Tuesday, 20 July 2010
Cornbread - Legend
The tale of Cornbread is the tale of a troubled middle
child from a God-fearing Brewerytown family who got the attention he
craved on the streets.
McCray accomplished it by spraying his tag – CORNBREAD, with a
swoosh at the end and a crown over the B – along every bus, trolley and
subway route in the city and, in one of his most daring feats, on the
flank of an elephant at the zoo
As a kid, Darryl McCray started writing "Cornbread loves Cynthia" all over his Philadelphia school to get the attention of a girl he liked.
Cornbread helped define the role of the modern day Graffiti writer; a major part of that role was fame. For Cornbread what began with a few tags, soon turned into a full time mission, getting up to so much that he gave himself the crown.
Cornbread's exploits were chronicled by the black press. At times journalists would mention an idea that would strike Cornbread. An idea, for example, that it would be amazing if somebody tagged the Jackson Five jet as it landed in Philly. As a result, Cornbread would do it, and the press would publish it. By the late 60's a sub-culture had started in Philadelphia, it had its own distinct style: long letters with platforms on the bottom.
Cornbread stopped writing in 1972.
Monday, 12 July 2010
Invasion of San Diego
For the upcoming group show "Viva la Revolución : A Dialogue with the Urban Landscape" which will open on July 17th at MCASD in San Diego, French artist,Invader has just done an invasion of San Diego.
He has also produced The Space Invader Walk, a huge and virtual piece which will be presented in the museum as a movie. Watch the trailer above.
Wednesday, 19 May 2010
Stinkfish
Stinkfish is a street artist based in Bogota, Colombia. He has collaborated in several collectives and currently he's working with Bastardilla with a collective called Hogar. These pictures come from Bogota and recent work in Oaxaca southern Mexico.
Sunday, 16 May 2010
Danny Lyon - DOCUMERICA
Danny Lyon, born March 16, 1942 is a self-taught American photographer and filmmaker. He is also credited as an accomplished writer to accompany his photographs. He studied history at the University of Chicago, where he graduated with a Bachelor of Arts degree in 1963.

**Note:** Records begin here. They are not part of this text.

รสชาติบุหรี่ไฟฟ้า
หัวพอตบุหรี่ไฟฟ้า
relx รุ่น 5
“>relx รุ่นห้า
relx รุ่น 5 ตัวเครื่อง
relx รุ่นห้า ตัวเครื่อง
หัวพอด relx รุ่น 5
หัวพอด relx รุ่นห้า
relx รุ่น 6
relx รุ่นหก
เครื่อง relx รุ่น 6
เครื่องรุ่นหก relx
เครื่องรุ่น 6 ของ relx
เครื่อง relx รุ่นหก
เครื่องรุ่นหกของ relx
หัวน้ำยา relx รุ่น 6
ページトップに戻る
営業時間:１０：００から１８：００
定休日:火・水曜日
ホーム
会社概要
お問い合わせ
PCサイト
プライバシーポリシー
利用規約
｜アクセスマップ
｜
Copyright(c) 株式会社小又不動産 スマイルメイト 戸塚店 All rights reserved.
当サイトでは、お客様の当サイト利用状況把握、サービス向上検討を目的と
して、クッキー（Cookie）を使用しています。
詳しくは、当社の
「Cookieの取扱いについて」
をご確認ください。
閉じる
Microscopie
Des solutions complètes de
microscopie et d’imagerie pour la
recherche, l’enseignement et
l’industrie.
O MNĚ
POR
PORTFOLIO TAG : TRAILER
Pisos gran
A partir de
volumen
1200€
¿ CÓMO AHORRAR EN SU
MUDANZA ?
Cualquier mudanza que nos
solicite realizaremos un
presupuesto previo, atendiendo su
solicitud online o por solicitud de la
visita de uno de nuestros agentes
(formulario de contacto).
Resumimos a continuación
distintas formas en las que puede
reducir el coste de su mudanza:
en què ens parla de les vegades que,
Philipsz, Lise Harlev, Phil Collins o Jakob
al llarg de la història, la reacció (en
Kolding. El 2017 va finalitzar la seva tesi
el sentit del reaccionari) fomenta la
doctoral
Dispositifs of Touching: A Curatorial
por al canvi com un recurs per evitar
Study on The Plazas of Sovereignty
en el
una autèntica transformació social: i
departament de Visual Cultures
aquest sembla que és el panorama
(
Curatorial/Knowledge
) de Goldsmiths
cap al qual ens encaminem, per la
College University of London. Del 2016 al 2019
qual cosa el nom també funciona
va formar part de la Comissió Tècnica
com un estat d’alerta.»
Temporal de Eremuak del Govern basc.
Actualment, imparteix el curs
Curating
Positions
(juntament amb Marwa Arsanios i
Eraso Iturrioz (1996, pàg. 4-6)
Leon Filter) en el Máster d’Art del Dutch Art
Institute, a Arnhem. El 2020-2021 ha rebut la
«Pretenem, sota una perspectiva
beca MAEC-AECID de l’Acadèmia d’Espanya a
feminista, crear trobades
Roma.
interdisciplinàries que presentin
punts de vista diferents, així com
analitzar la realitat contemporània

Lyon’s early documentary career was established and defined by his gritty photographer-as-participant approach. His first book, The Movement (1964), evolved from his experiences as a staff photographer for the Student Non-Violent Coordinating Committee during the Civil Rights Movement. In the Bikeriders series(1968) Lyon rode and lived with the bikers he photographed. Lyon’s work belies the standard detachment of documentary humanism and objectivism in favor of a more complicated subjective involvement.
Danny Lyon’s photojournalistic style is marked by its staunch pursuit of the unembellished moment. “You put a camera in my hand, I want to get close to people,” he said. “Not just physically close, emotionally close, all of it. It’s part of the process."
DOCUMERICA was a program sponsored by the Environmental Protection Agency to photographically document subjects of environmental concern in America from about 1972 to 1977. Lyon photographed America's inner city, it's ghettos and it's slums showing the lives and humanity of the young people who resided there.
After years of continued critical success, books and exhibitions Lyon now takes things easier. Although he's still working, he fishes quite a bit these days, in the Chama Valley in New Mexico and in Maine, where he has a cabin.